After deciding where you want to apply to college and putting together the best applications you can, the next challenge is figuring out how to pay for it. It doesn’t matter if it’s in or out of state or a public university or a private college, higher education is expensive. You probably already know that you should maximize college grants and scholarships, but here are more ways to help reduce tuition costs.
1. Maximize scholarship opportunities.
Start looking for scholarships while you’re in high school. You can use a free online search tool and talk to your high school counselor to find scholarships based on academics, hobbies and interests, family background, and more. But don’t stop there. Continue searching for and applying for scholarships throughout your college career to increase the amount of free money you can put toward tuition and other school expenses.
2. Look into tuition discounts.
Many schools offer tuition discounts for students in specific situations. For example, your college may offer a tuition discount if your siblings attend the same school, or if your parents or grandparents graduated from there (a legacy discount). And many schools offer a discount to veterans and current members of the military. Ask the schools you are interested in about any discounts they offer.
3. Find out if you qualify for a tuition waiver.
This form of financial aid is when your school waives, or discounts, a portion of your tuition. Typically, tuition waivers are given out for specific reasons. For example, some schools offer tuition waivers for financial hardship or low income or for specific backgrounds such as being Native American or having lived in foster care.
4. Ask about state or regional tuition exchange or reciprocity programs.
It may pay to stay in state. But in some cases, you may be able to go out of state and still save. Many states have agreements with other states that allow resident students to attend a college out of state without paying the higher tuition. There are also larger regional exchanges that involve multiple states. The details, opportunities, and restrictions vary from one program to another, so check with the school you are interested in to determine your eligibility.
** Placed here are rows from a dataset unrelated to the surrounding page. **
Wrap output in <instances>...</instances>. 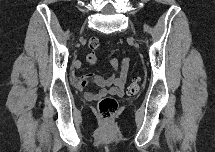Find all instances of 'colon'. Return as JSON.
<instances>
[{
    "label": "colon",
    "instance_id": "1",
    "mask_svg": "<svg viewBox=\"0 0 215 152\" xmlns=\"http://www.w3.org/2000/svg\"><path fill=\"white\" fill-rule=\"evenodd\" d=\"M99 40L98 38L92 37L89 39L88 45L91 49H96L99 47ZM86 60L90 64H95L97 61V57L94 53H88L86 56ZM141 82L140 80L132 81L129 86L127 87V93L129 95L137 94L140 91ZM119 108L118 101L113 97H103L98 102V111L101 117L104 120H111L115 114L117 113Z\"/></svg>",
    "mask_w": 215,
    "mask_h": 152
}]
</instances>
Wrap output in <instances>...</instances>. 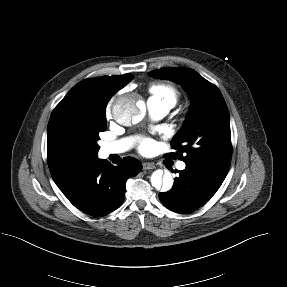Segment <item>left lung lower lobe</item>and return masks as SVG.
<instances>
[{"label":"left lung lower lobe","instance_id":"obj_1","mask_svg":"<svg viewBox=\"0 0 287 287\" xmlns=\"http://www.w3.org/2000/svg\"><path fill=\"white\" fill-rule=\"evenodd\" d=\"M171 190L161 192L162 204L177 213H191L203 206L217 192L223 179L209 173L206 169L186 164V168L178 171Z\"/></svg>","mask_w":287,"mask_h":287}]
</instances>
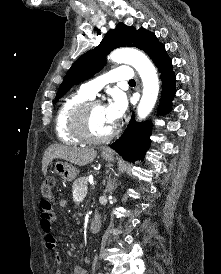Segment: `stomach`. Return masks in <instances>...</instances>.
Listing matches in <instances>:
<instances>
[{
    "label": "stomach",
    "mask_w": 221,
    "mask_h": 274,
    "mask_svg": "<svg viewBox=\"0 0 221 274\" xmlns=\"http://www.w3.org/2000/svg\"><path fill=\"white\" fill-rule=\"evenodd\" d=\"M102 158L108 162H111L114 160L113 154H107L105 152H102L101 154ZM54 171L57 173V175L62 179L63 182H71L77 177V169L63 161H57L54 164Z\"/></svg>",
    "instance_id": "stomach-1"
}]
</instances>
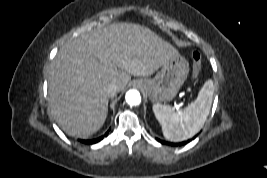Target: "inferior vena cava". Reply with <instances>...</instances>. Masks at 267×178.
Returning <instances> with one entry per match:
<instances>
[{"label": "inferior vena cava", "mask_w": 267, "mask_h": 178, "mask_svg": "<svg viewBox=\"0 0 267 178\" xmlns=\"http://www.w3.org/2000/svg\"><path fill=\"white\" fill-rule=\"evenodd\" d=\"M117 91V86L115 84H108L106 87V93L109 97L115 96Z\"/></svg>", "instance_id": "inferior-vena-cava-1"}]
</instances>
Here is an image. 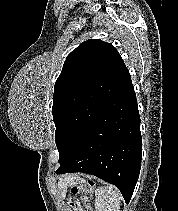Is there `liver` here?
Returning <instances> with one entry per match:
<instances>
[{
  "label": "liver",
  "mask_w": 178,
  "mask_h": 211,
  "mask_svg": "<svg viewBox=\"0 0 178 211\" xmlns=\"http://www.w3.org/2000/svg\"><path fill=\"white\" fill-rule=\"evenodd\" d=\"M73 182V177H64L63 180H61L59 182V186L60 187H63V186H66L67 184Z\"/></svg>",
  "instance_id": "6515ba94"
}]
</instances>
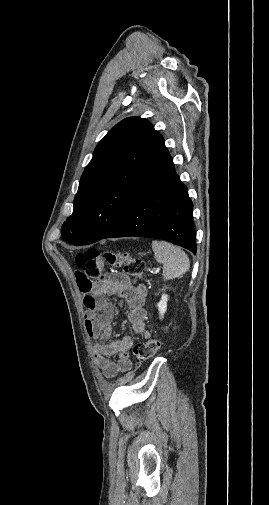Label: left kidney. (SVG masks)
I'll list each match as a JSON object with an SVG mask.
<instances>
[{
    "label": "left kidney",
    "mask_w": 269,
    "mask_h": 505,
    "mask_svg": "<svg viewBox=\"0 0 269 505\" xmlns=\"http://www.w3.org/2000/svg\"><path fill=\"white\" fill-rule=\"evenodd\" d=\"M167 301H168V295L163 294L161 296V300L157 304L160 318H163L165 312L167 311Z\"/></svg>",
    "instance_id": "obj_1"
}]
</instances>
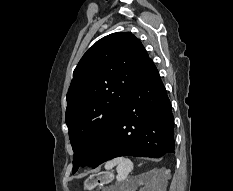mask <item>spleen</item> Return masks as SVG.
I'll return each instance as SVG.
<instances>
[{
	"instance_id": "spleen-1",
	"label": "spleen",
	"mask_w": 233,
	"mask_h": 191,
	"mask_svg": "<svg viewBox=\"0 0 233 191\" xmlns=\"http://www.w3.org/2000/svg\"><path fill=\"white\" fill-rule=\"evenodd\" d=\"M114 166H117L116 167V170H117L116 179L118 182H122L126 180V178L128 177V174L133 169V163L131 162V160H129L128 158H124V157L116 158L112 161L107 162L105 164V169L110 170Z\"/></svg>"
}]
</instances>
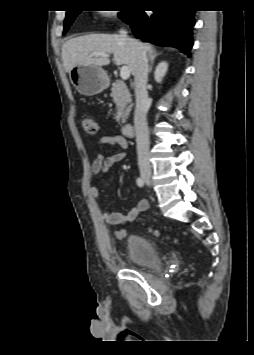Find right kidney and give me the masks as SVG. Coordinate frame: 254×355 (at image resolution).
<instances>
[{
    "mask_svg": "<svg viewBox=\"0 0 254 355\" xmlns=\"http://www.w3.org/2000/svg\"><path fill=\"white\" fill-rule=\"evenodd\" d=\"M167 69H168V63L165 61L160 62L157 65L154 72V78L156 82L160 83L162 81V78L165 76Z\"/></svg>",
    "mask_w": 254,
    "mask_h": 355,
    "instance_id": "right-kidney-1",
    "label": "right kidney"
}]
</instances>
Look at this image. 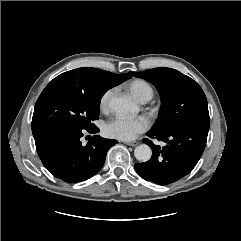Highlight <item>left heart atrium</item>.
I'll return each instance as SVG.
<instances>
[{"mask_svg":"<svg viewBox=\"0 0 241 241\" xmlns=\"http://www.w3.org/2000/svg\"><path fill=\"white\" fill-rule=\"evenodd\" d=\"M149 127L147 118L116 116L109 120L104 126V133L110 138L119 140H132L138 134L146 131Z\"/></svg>","mask_w":241,"mask_h":241,"instance_id":"left-heart-atrium-1","label":"left heart atrium"}]
</instances>
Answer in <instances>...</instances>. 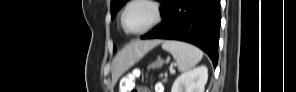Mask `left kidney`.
I'll use <instances>...</instances> for the list:
<instances>
[{
	"mask_svg": "<svg viewBox=\"0 0 296 92\" xmlns=\"http://www.w3.org/2000/svg\"><path fill=\"white\" fill-rule=\"evenodd\" d=\"M208 79L206 66H199L182 73L173 83L171 92H204Z\"/></svg>",
	"mask_w": 296,
	"mask_h": 92,
	"instance_id": "1",
	"label": "left kidney"
}]
</instances>
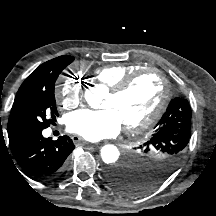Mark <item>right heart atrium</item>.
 Masks as SVG:
<instances>
[{
	"label": "right heart atrium",
	"instance_id": "1",
	"mask_svg": "<svg viewBox=\"0 0 216 216\" xmlns=\"http://www.w3.org/2000/svg\"><path fill=\"white\" fill-rule=\"evenodd\" d=\"M83 86L78 78H63L56 90L55 96L58 102L68 108L77 107L82 101Z\"/></svg>",
	"mask_w": 216,
	"mask_h": 216
}]
</instances>
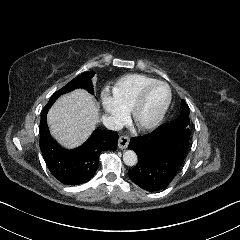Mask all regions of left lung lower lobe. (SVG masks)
<instances>
[{
	"label": "left lung lower lobe",
	"mask_w": 240,
	"mask_h": 240,
	"mask_svg": "<svg viewBox=\"0 0 240 240\" xmlns=\"http://www.w3.org/2000/svg\"><path fill=\"white\" fill-rule=\"evenodd\" d=\"M189 128L171 121L153 132L130 139L129 148L138 163L129 172L130 179L146 191L167 187L180 169L189 147Z\"/></svg>",
	"instance_id": "left-lung-lower-lobe-1"
}]
</instances>
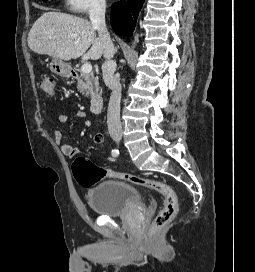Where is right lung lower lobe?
Here are the masks:
<instances>
[{
    "label": "right lung lower lobe",
    "instance_id": "98d812e1",
    "mask_svg": "<svg viewBox=\"0 0 255 272\" xmlns=\"http://www.w3.org/2000/svg\"><path fill=\"white\" fill-rule=\"evenodd\" d=\"M144 0H123L111 8V25L122 36H132Z\"/></svg>",
    "mask_w": 255,
    "mask_h": 272
}]
</instances>
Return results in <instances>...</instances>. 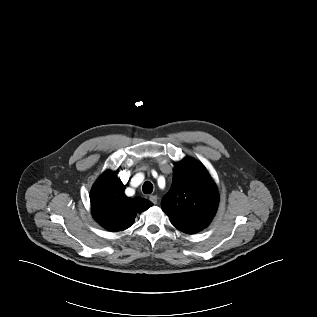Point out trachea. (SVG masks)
<instances>
[{
	"label": "trachea",
	"mask_w": 317,
	"mask_h": 317,
	"mask_svg": "<svg viewBox=\"0 0 317 317\" xmlns=\"http://www.w3.org/2000/svg\"><path fill=\"white\" fill-rule=\"evenodd\" d=\"M142 190H143V193L145 194H151L152 191H153V185L151 182L149 181H146L143 186H142Z\"/></svg>",
	"instance_id": "3493384b"
}]
</instances>
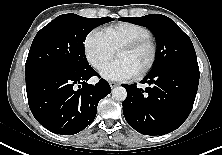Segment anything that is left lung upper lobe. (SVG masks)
<instances>
[{
    "label": "left lung upper lobe",
    "mask_w": 222,
    "mask_h": 155,
    "mask_svg": "<svg viewBox=\"0 0 222 155\" xmlns=\"http://www.w3.org/2000/svg\"><path fill=\"white\" fill-rule=\"evenodd\" d=\"M119 20L147 27L154 34L157 52L150 72L175 66L199 70L189 36L170 18L161 14H150L143 17H122Z\"/></svg>",
    "instance_id": "5c2ea615"
}]
</instances>
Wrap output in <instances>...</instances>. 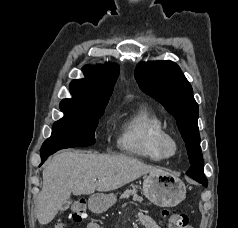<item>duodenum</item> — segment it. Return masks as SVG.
<instances>
[{"mask_svg":"<svg viewBox=\"0 0 238 228\" xmlns=\"http://www.w3.org/2000/svg\"><path fill=\"white\" fill-rule=\"evenodd\" d=\"M92 207L96 208V203L95 202L92 203Z\"/></svg>","mask_w":238,"mask_h":228,"instance_id":"obj_1","label":"duodenum"}]
</instances>
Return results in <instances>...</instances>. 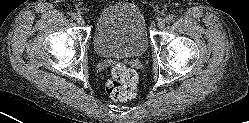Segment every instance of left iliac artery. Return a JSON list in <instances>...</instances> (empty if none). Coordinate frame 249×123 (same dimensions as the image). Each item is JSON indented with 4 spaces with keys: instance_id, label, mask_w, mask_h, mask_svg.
<instances>
[{
    "instance_id": "left-iliac-artery-1",
    "label": "left iliac artery",
    "mask_w": 249,
    "mask_h": 123,
    "mask_svg": "<svg viewBox=\"0 0 249 123\" xmlns=\"http://www.w3.org/2000/svg\"><path fill=\"white\" fill-rule=\"evenodd\" d=\"M165 20H166L167 23H171L173 21V16L172 15H167L165 17Z\"/></svg>"
}]
</instances>
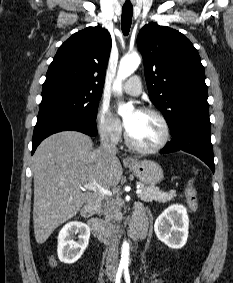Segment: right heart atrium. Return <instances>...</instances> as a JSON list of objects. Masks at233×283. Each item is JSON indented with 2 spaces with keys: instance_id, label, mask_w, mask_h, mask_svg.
I'll return each mask as SVG.
<instances>
[{
  "instance_id": "d8ad5b80",
  "label": "right heart atrium",
  "mask_w": 233,
  "mask_h": 283,
  "mask_svg": "<svg viewBox=\"0 0 233 283\" xmlns=\"http://www.w3.org/2000/svg\"><path fill=\"white\" fill-rule=\"evenodd\" d=\"M96 123L101 137L111 143L119 141L122 126L119 119L113 115L106 104H102L97 112Z\"/></svg>"
}]
</instances>
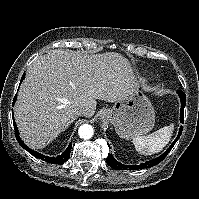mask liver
<instances>
[{
	"instance_id": "liver-1",
	"label": "liver",
	"mask_w": 199,
	"mask_h": 199,
	"mask_svg": "<svg viewBox=\"0 0 199 199\" xmlns=\"http://www.w3.org/2000/svg\"><path fill=\"white\" fill-rule=\"evenodd\" d=\"M137 90L133 70L118 53L81 54L53 50L29 67L14 108L22 140L43 148L77 119L90 118L96 99L115 102Z\"/></svg>"
}]
</instances>
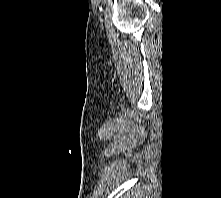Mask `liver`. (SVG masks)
Here are the masks:
<instances>
[{"label":"liver","mask_w":221,"mask_h":198,"mask_svg":"<svg viewBox=\"0 0 221 198\" xmlns=\"http://www.w3.org/2000/svg\"><path fill=\"white\" fill-rule=\"evenodd\" d=\"M133 198H150V196L148 197V194L144 192H137Z\"/></svg>","instance_id":"1"}]
</instances>
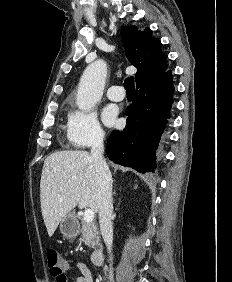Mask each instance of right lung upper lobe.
<instances>
[{"label":"right lung upper lobe","instance_id":"right-lung-upper-lobe-1","mask_svg":"<svg viewBox=\"0 0 232 282\" xmlns=\"http://www.w3.org/2000/svg\"><path fill=\"white\" fill-rule=\"evenodd\" d=\"M151 30H138L136 26H123L122 41L129 62L137 68L136 83L167 71V56L161 51V43L152 37Z\"/></svg>","mask_w":232,"mask_h":282}]
</instances>
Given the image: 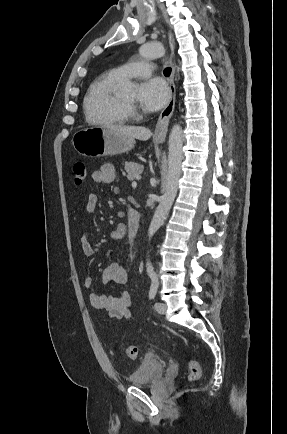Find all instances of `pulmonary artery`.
<instances>
[{
	"mask_svg": "<svg viewBox=\"0 0 287 434\" xmlns=\"http://www.w3.org/2000/svg\"><path fill=\"white\" fill-rule=\"evenodd\" d=\"M153 69V64L148 61L132 62L117 68L120 75L125 79L148 77Z\"/></svg>",
	"mask_w": 287,
	"mask_h": 434,
	"instance_id": "1",
	"label": "pulmonary artery"
}]
</instances>
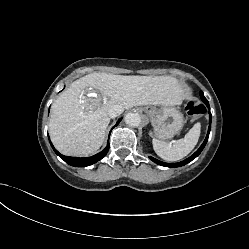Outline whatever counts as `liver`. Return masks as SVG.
<instances>
[{"mask_svg": "<svg viewBox=\"0 0 249 249\" xmlns=\"http://www.w3.org/2000/svg\"><path fill=\"white\" fill-rule=\"evenodd\" d=\"M92 91L100 96H86ZM183 99L181 85L169 76L91 73L71 83L52 104L50 137L63 155H92L103 144L112 106H173Z\"/></svg>", "mask_w": 249, "mask_h": 249, "instance_id": "obj_1", "label": "liver"}]
</instances>
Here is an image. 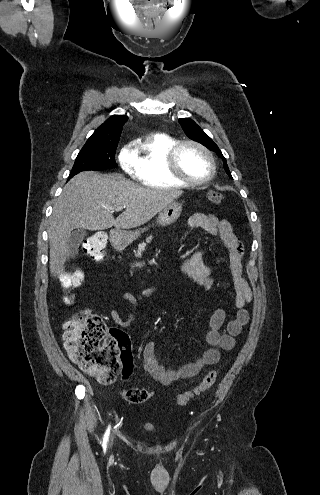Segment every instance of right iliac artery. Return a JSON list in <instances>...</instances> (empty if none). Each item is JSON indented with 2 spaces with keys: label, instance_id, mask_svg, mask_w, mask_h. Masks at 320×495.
<instances>
[{
  "label": "right iliac artery",
  "instance_id": "1",
  "mask_svg": "<svg viewBox=\"0 0 320 495\" xmlns=\"http://www.w3.org/2000/svg\"><path fill=\"white\" fill-rule=\"evenodd\" d=\"M109 432H110V426L106 430L104 438H103V443H102L103 448H106V444H107L108 437H109Z\"/></svg>",
  "mask_w": 320,
  "mask_h": 495
}]
</instances>
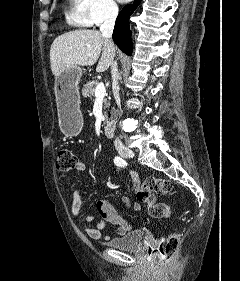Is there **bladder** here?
Listing matches in <instances>:
<instances>
[{
	"instance_id": "bladder-1",
	"label": "bladder",
	"mask_w": 240,
	"mask_h": 281,
	"mask_svg": "<svg viewBox=\"0 0 240 281\" xmlns=\"http://www.w3.org/2000/svg\"><path fill=\"white\" fill-rule=\"evenodd\" d=\"M147 234L143 230H134L125 235L111 239L106 244L111 248L122 251L136 252L141 250Z\"/></svg>"
}]
</instances>
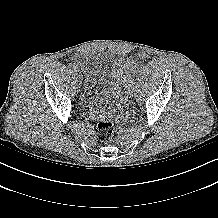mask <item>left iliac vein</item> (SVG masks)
I'll return each instance as SVG.
<instances>
[{
    "label": "left iliac vein",
    "mask_w": 218,
    "mask_h": 218,
    "mask_svg": "<svg viewBox=\"0 0 218 218\" xmlns=\"http://www.w3.org/2000/svg\"><path fill=\"white\" fill-rule=\"evenodd\" d=\"M127 95H132V90H127Z\"/></svg>",
    "instance_id": "obj_1"
}]
</instances>
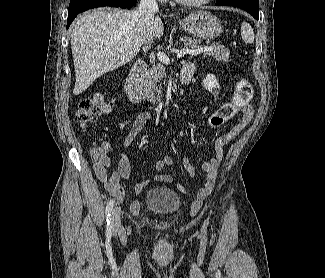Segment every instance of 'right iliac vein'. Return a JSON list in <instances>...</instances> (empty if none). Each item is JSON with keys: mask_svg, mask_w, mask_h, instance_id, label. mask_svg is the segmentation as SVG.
<instances>
[{"mask_svg": "<svg viewBox=\"0 0 325 278\" xmlns=\"http://www.w3.org/2000/svg\"><path fill=\"white\" fill-rule=\"evenodd\" d=\"M111 219H112V224H113L114 231L115 232L121 231L122 225H121V218H120V210L118 208H115L112 211Z\"/></svg>", "mask_w": 325, "mask_h": 278, "instance_id": "1", "label": "right iliac vein"}]
</instances>
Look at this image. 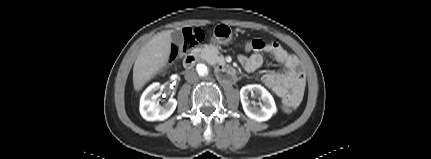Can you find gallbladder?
Wrapping results in <instances>:
<instances>
[{
    "label": "gallbladder",
    "instance_id": "obj_1",
    "mask_svg": "<svg viewBox=\"0 0 431 159\" xmlns=\"http://www.w3.org/2000/svg\"><path fill=\"white\" fill-rule=\"evenodd\" d=\"M171 38L172 41L175 45H177L178 47H181L184 43V37L181 31L179 30H174L171 33Z\"/></svg>",
    "mask_w": 431,
    "mask_h": 159
}]
</instances>
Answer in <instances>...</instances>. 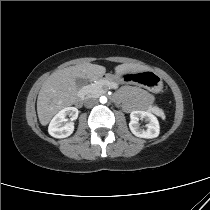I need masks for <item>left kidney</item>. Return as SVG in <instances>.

5. Enroll in community college classes.
Tuition at a community college is typically lower than a four-year institution. You can enroll in community college classes to earn credits during the summer, start off at a community college and then transfer to a four-year institution, or enroll in both schools at the same time. Whichever path you choose, getting some of your credits at a community college can help reduce your overall tuition costs.
6. Trim back your room and board costs.
Dorm life can feel like a key piece of the classic college experience. But living and eating in the dorms and dining halls can be pricey. Look into a reduced meal plan if you can supplement by cooking in the dorms, consider more affordable college housing or living off-campus, or continue to live at home and commute to campus if you have that option. If you live off-campus, share costs with roommates and cook the majority of your meals at home to save on dining out.
7. Plan your courses thoughtfully. Try not to switch majors.
Before you register for your first-semester classes, review the general education requirements for your intended major and any related prerequisites, and create a loose plan of when you’ll take each one. By sketching this out in advance, you can make sure you complete all of these requirements within your timeline, and avoid paying for extra semesters of school. It’s great if you can choose the right major from day one, but if you start college undecided or want to change your major, you can always adjust the plan as you go. Note that when you switch majors, you could end up paying for classes that don't contribute to your degree, so put considerable thought into your decision and try to avoid changing multiple times.
8. Take more classes each semester.
At many schools, you pay the same price for full-time enrollment whether you take the minimum (i.e., 12 hours) or maximum credit hours (i.e., 18 hours). The more credits you earn each semester, the earlier you can graduate and stop paying tuition bills. If you think you can handle a larger course load, it’s worth checking your school’s policy to see what your options are.
9. Consider an accelerated degree program.
Some schools allow students to complete their requirements on an accelerated schedule, which lets them graduate in three years instead of four. Entering college with some credits already in hand, like those from AP® or community college classes, can make this easier to do. If you already know that you’re going to pursue a graduate degree after college, you can also look into combined undergraduate and graduate degree programs, which let you pursue both degrees in less time.
10. Research co-op programs.
These allow you to incorporate on-the-job experience with your coursework as part of your education. Students who participate often alternate traditional in-class semesters with those spent working full-time (for pay) in their field of study. The money you earn does not affect your financial aid eligibility and you can use it to help pay your tuition bills.